Hm, das ist das Paniker-Bedürfnis nach 100 %iger Sicherheit, die es leider nicht geben kann. Dabei besagt das "Mantra" nur, dass die Panik als solche bei uns körperlich optimal durchgecheckten, ziemlich gesunden Menschen nicht gefährlich ist. Trotzdem ist das Leben als solches mit Risiken behaftet, und wir müssen lernen, damit zu leben, ohne dass Mami (in Gestalt eines Therapeuten oder eines Selbsthilferatgebers oder eines Forums) uns dauernd versichert, dass alles okay ist und nichts Schlimmes passieren wird.

BTW: Das Blöde an solchen Meldungen ist auch noch, dass sie irreführend sind. Der Mann ist doch anscheinend an einem Schlaganfall gestorben, das ist etwas anderes als ein Schock und eben ganz und gar nicht die Steigerung von Angst.

Liebe Grüße
Christina

06.11.2008 20:43 • #15


Zitat von Christina:
Trotzdem ist das Leben als solches mit Risiken behaftet, und wir müssen lernen, damit zu leben, ohne dass Mami (in Gestalt eines Therapeuten oder eines Selbsthilferatgebers oder eines Forums) uns dauernd versichert, dass alles okay ist und nichts Schlimmes passieren wird.


ja. das klingt sehr wahr.
Intellektuell ist es mir auch spätestens jetzt wieder echt peinlich, aber wenn ich in dem Film drin bin, schrei ich wirklich nur wie vor Jahren nach Mami. Es ist immer wieder erstaunlich wie es einrastet und sich verselbständigt.
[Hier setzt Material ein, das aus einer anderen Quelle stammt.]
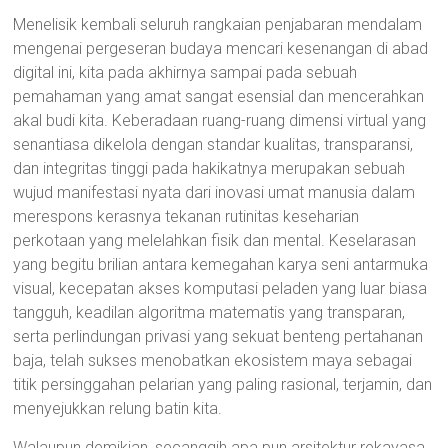
Menelisik kembali seluruh rangkaian penjabaran mendalam
mengenai pergeseran budaya mencari kesenangan di abad
digital ini, kita pada akhirnya sampai pada sebuah
pemahaman yang amat sangat esensial dan mencerahkan
akal budi kita. Keberadaan ruang-ruang dimensi virtual yang
senantiasa dikelola dengan standar kualitas, transparansi,
dan integritas tinggi pada hakikatnya merupakan sebuah
wujud manifestasi nyata dari inovasi umat manusia dalam
merespons kerasnya tekanan rutinitas keseharian
perkotaan yang melelahkan fisik dan mental. Keselarasan
yang begitu brilian antara kemegahan karya seni antarmuka
visual, kecepatan akses komputasi peladen yang luar biasa
tangguh, keadilan algoritma matematis yang transparan,
serta perlindungan privasi yang sekuat benteng pertahanan
baja, telah sukses menobatkan ekosistem maya sebagai
titik persinggahan pelarian yang paling rasional, terjamin, dan
menyejukkan relung batin kita.
Walaupun demikian, secanggih apa pun arsitektur rekayasa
Danke für Euren schnellen Zuspruch und die klugen Gedanken. Die Hoffnung, immer klüger und gelassener zu werden weicht zulezt

06.11.2008 21:53 • #16


TheSaint
guten abend keule,

ich hab mir mal die mühe gemacht, den entsprechenden artikel mit tante google zu finden und war erfolgreich

so, also, nich böse sein, aber der artikel, über den du da gestolpert bist ist, mit verlaub, absoluter b_u_l_l_s_h_i_t... anders kann man das ja nich sagen - die ganze homepage, auf der das steht is ja voll fürn Ar..

einen hirnstamminfarkt bekommst du nicht von "der angst", so wie das dargestellt wird. das ganze "medizinische fachwissen" in dem artikel is aus jeglichem zusammenhang rausgerissen und fachlich vollkommen daneben. da widerspricht sich ja ein satz dem nächsten. alle, die wir jemals irgendwie oder irgendwo therapie gemacht haben, haben wir gelernt, dass man an der angst nicht stirbt - und das entspricht der realität - nichts anderes... lass dich also bitte nicht von diesem artikel, auf den du gestossen bist, verunsichern!


lg


P.S.
hier noch ein paar /ironie an/ "äußerst nette und informative" /ironie aus/ aussagen die auf der entsprechenden seite stehen - hier zum thema depression:
Zitat:
Rein in die Sportschuhe und ein paar Runden gelaufen - das vertreibt trübe Gedanken besser als das Labern über die frühe Kindheit auf der Couch und Tabletten schlucken


oder dieses über menschen mit panikattacken:
Zitat:
Zehn Jahre leiden sie im Durchschnitt, ruinieren oft ihr Leben und kosten der deutschen Wirtschaft zwischen 50 und 100 Milliarden Euro im Jahr [...] obwohl Angst- und Panikstörungen innerhalb von zehn bis 15 Stunden erfolgreich zu behandeln sind - ohne Medikamente, nur mit kognitiver Verhaltenstherapie. Volker B. ist Betroffener [...] Über zehn Jahre zerstörte Angst sein Leben - bis er in zehn Stunden Psychotherapie den Weg aus der Angst fand.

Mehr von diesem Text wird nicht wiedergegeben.